While the Elis are better than their record indicates, dreams of an Ivy League crown may be premature for a Yale squad that features only three seniors and 12 sophomores and freshmen. As the team begins conference play tonight at Harvard (WYBC-AM 1340), it is unclear whether the team’s strong performance in a difficult non-conference schedule will translate to Ancient Eight success.

“We played a really tough non-conference schedule and I think we are pretty prepared for the Ivy League,” point guard Chris Leanza ’03 said. “We are going to have a lot of success.”

Closely contested games were the norm for the Bulldogs on their non-league slate. The team dropped two tight contests on the road after falling behind early at Vermont and Rhode Island. The team then led for much of the game against a strong Holy Cross team in Worcester before falling by five.

In their most impressive half of the season, the Elis took a 35-31 into the break against California in Berkeley. These signs point to a team that is ready to make a splash in league play.

Still, the Elis have serious problems to fix in order to compete successfully in the Ancient Eight. The team has managed to stay in almost all of its games despite averaging a dreary 38.5 percent shooting from the floor.

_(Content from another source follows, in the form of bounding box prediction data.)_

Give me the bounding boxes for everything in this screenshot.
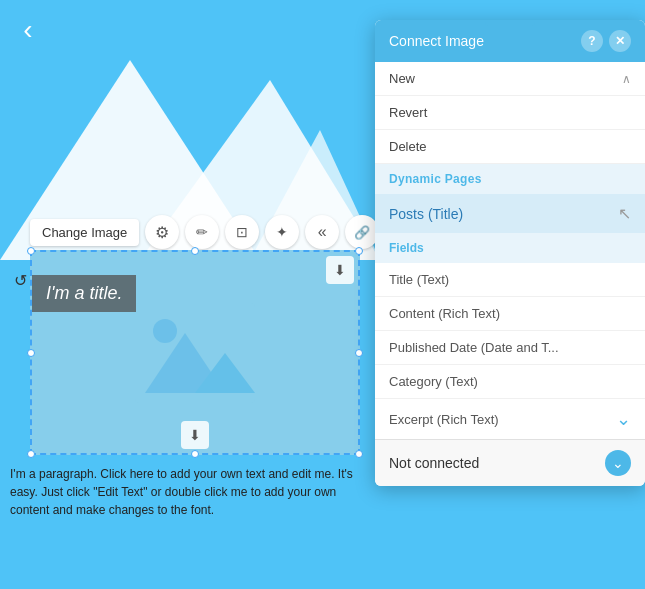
selection-handle-tr[interactable] xyxy=(355,247,363,255)
delete-label: Delete xyxy=(389,139,427,154)
edit-icon: ✏ xyxy=(196,224,208,240)
panel-menu: New ∧ Revert Delete xyxy=(375,62,645,164)
help-icon: ? xyxy=(588,34,595,48)
revert-label: Revert xyxy=(389,105,427,120)
not-connected-footer: Not connected ⌄ xyxy=(375,439,645,486)
link-icon: 🔗 xyxy=(354,225,370,240)
filter-button[interactable]: ✦ xyxy=(265,215,299,249)
selection-handle-ml[interactable] xyxy=(27,349,35,357)
undo-icon: ↺ xyxy=(14,272,27,289)
chevron-up-icon: ∧ xyxy=(622,72,631,86)
field-excerpt-label: Excerpt (Rich Text) xyxy=(389,412,499,427)
fields-section: Fields xyxy=(375,233,645,263)
settings-icon: ⚙ xyxy=(155,223,169,242)
svg-point-7 xyxy=(153,319,177,343)
toolbar: Change Image ⚙ ✏ ⊡ ✦ « 🔗 xyxy=(30,215,379,249)
selection-handle-bl[interactable] xyxy=(27,450,35,458)
close-button[interactable]: ✕ xyxy=(609,30,631,52)
fields-label: Fields xyxy=(389,241,424,255)
revert-icon: « xyxy=(318,223,327,241)
field-title-label: Title (Text) xyxy=(389,272,449,287)
field-published-label: Published Date (Date and T... xyxy=(389,340,559,355)
download-icon-bottom: ⬇ xyxy=(189,427,201,443)
dynamic-pages-section: Dynamic Pages xyxy=(375,164,645,194)
change-image-button[interactable]: Change Image xyxy=(30,219,139,246)
selection-handle-tl[interactable] xyxy=(27,247,35,255)
field-item-content[interactable]: Content (Rich Text) xyxy=(375,297,645,331)
scroll-down-icon: ⌄ xyxy=(616,408,631,430)
field-item-excerpt[interactable]: Excerpt (Rich Text) ⌄ xyxy=(375,399,645,439)
menu-item-delete[interactable]: Delete xyxy=(375,130,645,164)
field-item-published[interactable]: Published Date (Date and T... xyxy=(375,331,645,365)
download-top-icon[interactable]: ⬇ xyxy=(326,256,354,284)
close-icon: ✕ xyxy=(615,34,625,48)
paragraph-text[interactable]: I'm a paragraph. Click here to add your … xyxy=(10,465,365,519)
posts-title-row[interactable]: Posts (Title) ↖ xyxy=(375,194,645,233)
field-category-label: Category (Text) xyxy=(389,374,478,389)
menu-item-new[interactable]: New ∧ xyxy=(375,62,645,96)
undo-button[interactable]: ↺ xyxy=(8,268,32,292)
paragraph-content: I'm a paragraph. Click here to add your … xyxy=(10,467,353,517)
selection-handle-mr[interactable] xyxy=(355,349,363,357)
title-text: I'm a title. xyxy=(46,283,122,303)
expand-button[interactable]: ⌄ xyxy=(605,450,631,476)
panel-header-icons: ? ✕ xyxy=(581,30,631,52)
dynamic-pages-label: Dynamic Pages xyxy=(389,172,482,186)
field-item-category[interactable]: Category (Text) xyxy=(375,365,645,399)
selection-handle-bm[interactable] xyxy=(191,450,199,458)
edit-button[interactable]: ✏ xyxy=(185,215,219,249)
filter-icon: ✦ xyxy=(276,224,288,240)
selection-handle-tm[interactable] xyxy=(191,247,199,255)
back-arrow[interactable]: ‹ xyxy=(10,12,46,48)
connect-panel: Connect Image ? ✕ New ∧ Revert Delete Dy… xyxy=(375,20,645,486)
panel-header: Connect Image ? ✕ xyxy=(375,20,645,62)
settings-button[interactable]: ⚙ xyxy=(145,215,179,249)
revert-button[interactable]: « xyxy=(305,215,339,249)
crop-icon: ⊡ xyxy=(236,224,248,240)
new-label: New xyxy=(389,71,415,86)
image-icon xyxy=(135,303,255,403)
title-overlay[interactable]: I'm a title. xyxy=(32,275,136,312)
field-content-label: Content (Rich Text) xyxy=(389,306,500,321)
expand-icon: ⌄ xyxy=(612,455,624,471)
panel-title: Connect Image xyxy=(389,33,581,49)
menu-item-revert[interactable]: Revert xyxy=(375,96,645,130)
crop-button[interactable]: ⊡ xyxy=(225,215,259,249)
selection-handle-br[interactable] xyxy=(355,450,363,458)
cursor-icon: ↖ xyxy=(618,204,631,223)
help-button[interactable]: ? xyxy=(581,30,603,52)
posts-title-label: Posts (Title) xyxy=(389,206,463,222)
download-bottom-icon[interactable]: ⬇ xyxy=(181,421,209,449)
download-icon: ⬇ xyxy=(334,262,346,278)
field-item-title[interactable]: Title (Text) xyxy=(375,263,645,297)
scroll-indicator xyxy=(485,20,535,26)
not-connected-label: Not connected xyxy=(389,455,479,471)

“It is a situation where you shoot the ball from the perimeter pretty well and you have got to make some easy shots,” head coach James Jones said. “We have got to make some shots at the basket and some guys are going to have to step up and do a little better job.”

That burden will fall on the 6-foot-11 Yanke, forward Tom Kritzer ’01 — a recent addition to the starting lineup — and slashing guard Ime Archibong ’03.

On the perimeter, Leanza, whose 16 points per game leads the Elis, has been the consistent standout in Bulldog blue. He is shooting 45 percent from the field — good for fifth in the Ivy League and an impressive stat for a player who takes two-thirds of his shots from behind the arc.

A trio of freshmen — Scott Gaffield, Matt Minoff and Paul Vitelli — have impressed with their perimeter play. But their strong nights have only been flashes in the pan and one, if not all three, will need to torch the nets consistently for the Bulldogs to improve on their 62 points per game average.

On the defensive end, Jones said he has been disappointed with his team’s effort at points this season.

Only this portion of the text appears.